By Tugrul Cam, Handan Kazanci
COX’S BAZAR, Bangladesh
Rohingya Muslims who have fled persecution in Myanmar and taken refuge in neighboring Bangladesh since the beginning of a brutal military crackdown in late August say the prospect of returning to Myanmar is a daunting or even impossible one.
Since Aug. 25, some 650,000 Rohingya have crossed from Myanmar's western state of Rakhine into Bangladesh, according to the UN.
The refugees are fleeing a military crackdown in which security forces and Buddhist mobs have killed men, women and children, looted homes, and torched Rohingya villages.
Speaking in camps in Bangladesh, including Balukhali, Kutupalong, and Tankhali, refugees told Anadolu Agency that they barely escaped with their lives and have nothing to return to.
A Rohingya woman named Tahara said that her husband was killed by Myanmarese soldiers and she took refuge in Bangladesh three months ago.
“Here it’s better than Myanmar. At least we’re safe here. I don’t want to return. We can protect our lives here,” she said.
Another Rohingya woman, Zubeyre, said that after her husband was stabbed to death, she had to flee to Bangladesh with her four children.

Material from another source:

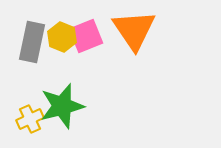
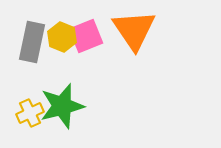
yellow cross: moved 6 px up
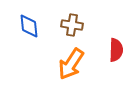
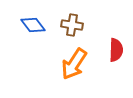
blue diamond: moved 4 px right, 1 px up; rotated 30 degrees counterclockwise
orange arrow: moved 3 px right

“Our only fault is being Muslim. Our only fault is praying in mosques or going to religious schools. That’s why they’re killing us,” Zubeyre said, adding that she was not planning to go back to Myanmar.
“We have nothing left there. Our house was burned. Our fields were taken from us. At least I’m safe here and can have some food,” she added.
'How will I survive?'
Shangida, a Rohingya woman who lost both her husband and her one-and-a-half-year-old son, said: “What will happen if I go back there? I don’t have my husband. I don’t have any property. My animals were killed. How will I survive there? I have nothing left there,” she said.
A vast majority of Rohingya Muslims do not have official papers in Myanmar -- either because Myanmar refused to issue any, or they left them behind when fleeing for their lives -- which would make it almost impossible for them to return under Nov. 23 deal between Myanmar and Bangladesh.
The Rohingya, described by the UN as the world's most persecuted people, have faced heightened fears of attack since dozens were killed in communal violence in 2012.
The UN has documented mass gang rapes, killings -- including of infants and young children -- brutal beatings, and disappearances committed by security personnel. In a report, UN investigators said such violations may have constituted crimes against humanity.